Закончив с платьем его рука принялась растягивать ремень штанов. Стащить их легко не выходит - кровь присохла в районе бедра и тащит перья за собой. Приходится стиснуть клюв и содрогнувшись вытерпеть резкую боль после рывка. Только бы плешь не образовалась на ноге. Остался только верх, но Гёкка даже не задумывается о том, чтобы снять его самостоятельно. Перья на спине от одной мысли заныли тупой болью.

Снова склоняется над ней. Берется за белую коленку рукой. кользит по ней дальше, к телу. Чуть согнутые пальцы царапают внутреннюю сторону бедра продвигаясь дальше, перебираясь на нижнюю часть живота.
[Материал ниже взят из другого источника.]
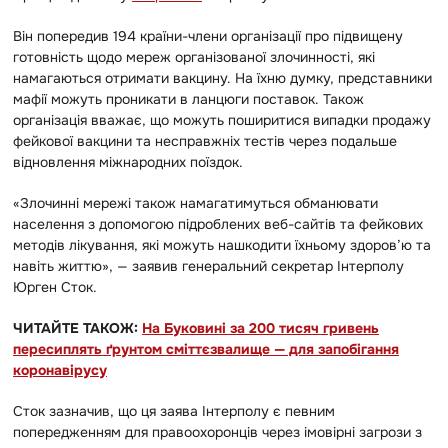
Він попередив 194 країни-члени організації про підвищену
готовність щодо мереж організованої злочинності, які
намагаються отримати вакцину. На їхню думку, представники
мафії можуть проникати в ланцюги поставок. Також
організація вважає, що можуть поширитися випадки продажу
фейкової вакцини та несправжніх тестів через подальше
відновлення міжнародних поїздок.
«Злочинні мережі також намагатимуться обманювати
населення з допомогою підроблених веб-сайтів та фейкових
методів лікування, які можуть нашкодити їхньому здоров’ю та
навіть життю», — заявив генеральний секретар Інтерполу
Юрген Сток.
ЧИТАЙТЕ ТАКОЖ:
На Буковині за 200 тисяч гривень
пересиплять ґрунтом сміттєзвалище — для запобігання
коронавірусу
Сток зазначив, що ця заява Інтерполу є певним
попередженням для правоохоронців через імовірні загрози з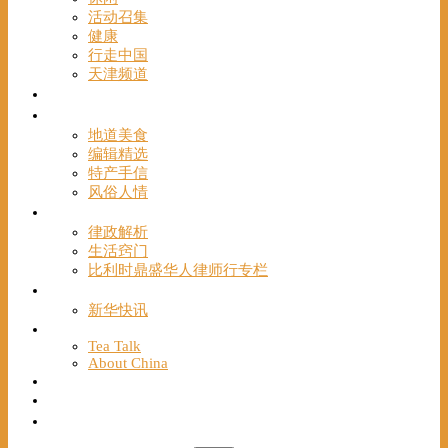
活动召集
健康
行走中国
天津频道
视频
一路风情
地道美食
编辑精选
特产手信
风俗人情
帮手
律政解析
生活窍门
比利时鼎盛华人律师行专栏
海聚推荐
新华快讯
English
Tea Talk
About China
Français
Chinese Bridge（汉语桥）
我们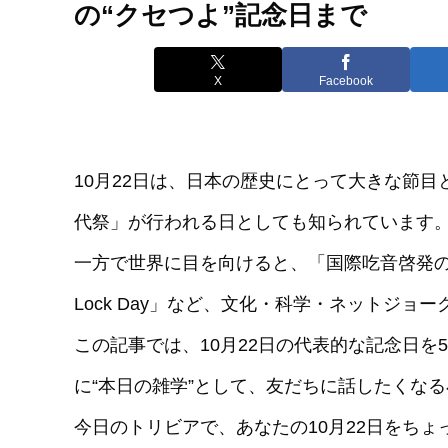
の“クセつよ”記念日まで
X
Facebook
10月22日は、日本の歴史にとって大きな節
代祭」が行われる日としても知られています
一方で世界に目を向けると、「国際吃音啓発の日」「パ
Lock Day」など、文化・科学・ネットジョ
この記事では、10月22日の代表的な記念日
に“本日の雑学”として、友だちに話したくなる
今日のトリビアで、あなたの10月22日をち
Остановившись, рука движется снова вниз, нащупывая в темноте неровности интимных губ. Ее кожа обжигает подушечки его пальцев, но он ощущает, что пока там недостаточно влажно. Облизнув большой палец, гладит им вдоль, задевая кончиком когтя кожу поближе к ноге.

Рука снова отрывается от кожи для того, чтобы на этот раз смочить указательный и средний. Согнув указательный, дабы не действовать когтями, Гёкка напирает им, раскрывая губы. Кожа липнет к пальцам - уже лучше.

Он небрежно подвигает ее к себе за бедра, а ее ноги обхватывают его тело словно белый капкан. Гёкка ощущает, как его самая чувствительная часть касается промежности девушки и скользит по ней вбок к ноге, на которой была оставлена небрежная царапина. Птицелюд вздрагивает мурашкаки по коже, а его перья угрожающе распушаются. Он уже столько раз касался ее талии сегодня, но лежать и подрагивать на ней своим членом было совсем другим видом удовольствия. Стало даже немного страшно, что ему может хватить лишь этой картины перед собой, чтобы закончить.

Он судорожно направляет себя там, проведя кончиком по тому же пути, что недавно ходил большой палец. Так же настойчиво упирается в узком месте, нащупав проход. Девушка времени зря не теряет и подносит к его второй руке лезвие отравленного ножа. Гёкку не волную сейчас ни яд, ни угроза, которую в себе несет это оружие. Гёкка смотрит в глаза улыбающейся аристократки и ухмыляется в ответ на ее предложение. Пальцы обхватывают лезвие, сползая по нему до руки девушки.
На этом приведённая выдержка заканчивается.